Some experts in technology agreed with Cloudflare's decision not to act. Director of the Program on Platform Regulation at Stanford's Cyber Policy Center Daphne Keller said that the current government of India recently put pressure on Facebook to remove content from political opponents.
"The question is, which parts of the technical "stack" of the internet are supposed to be neutral and which ones are supposed to moderate content? Is there a middle set of rules that should apply to the middle layers?" Keller said so to The Post.
But many technologists didn't agree with the previous point of view. Alex Stamos of Stanford University wrote on Twitter on Friday that continuing to serve Kiwi Farms was "not tenable."
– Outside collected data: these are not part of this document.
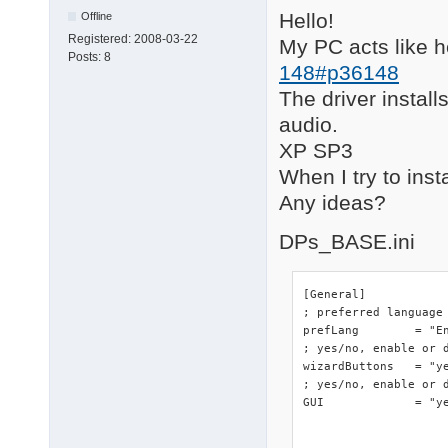
Hello!
Offline
Registered:
2008-03-22
My PC acts like 
Posts:
8
148#p36148
The driver installs
audio.
XP SP3
When I try to inst
Any ideas?
DPs_BASE.ini
[General]

; preferred language

prefLang	= "English"

; yes/no, enable or d
wizardButtons	= "yes"

; yes/no, enable or d
GUI		= "yes"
"Soon, a doctor, an activist, or a trans person will be doxxed and killed, or a mass shooter will get ideas from that site. The investigation will show how the killer was connected to the site, and Cloudflare's enterprise base will disappear," Stamos wrote.
Prince said in the interview that he couldn't say how many new threats he had seen on Kiwi Farms, but he did say that they were getting worse quickly along with the forum's criticism. He said that the company had shared details with the FBI and law enforcement in the UK and Australia, but none of those agencies had asked him, even informally, to drop Kiwi Farms. Concerns about violent organizing online have been growing for years, and they have gotten worse since the attack on the U.S. Capitol on January 6, 2021. Law enforcement and intelligence agencies have also warned of possible violence around the November elections, or even earlier, because former president Donald Trump has compared the FBI and other institutions to organized crime.
Threats have been made against children's hospitals because of what others have said online about gender issues.
Moon, who started Kiwi Farm, used to be the administrator of 8chan, a forum that supporters of the extremist QAnon group used a lot. After Kiwi Farms posted a video of the 2019 Christchurch mosque shootings that killed 51 people, New Zealand ISPs blocked the site after Moon refused to give police information about posts about the shootings.
Kiwi Farms was kicked off of its domain registrar, DreamHost, last July after a software developer named Near killed himself. Near had been a longtime target of the site's users.
Erin Reed, a trans activist and content creator, tweeted on Saturday, "Like many trans people who have come out about being targeted by this site, I was also targeted by Kiwifarms." "They showed up at the courthouse in my town to take my divorce papers. They put up pictures from Google Maps of my house. They try to frighten trans people into keeping quiet.
But trans activist Chelsea Manning gave a more nuanced view. "I don't think that asking hosting providers to take these things down is a long-term solution to this kind of dangerous speech," she told The Post. "We need a longer-term plan that is more balanced and measured."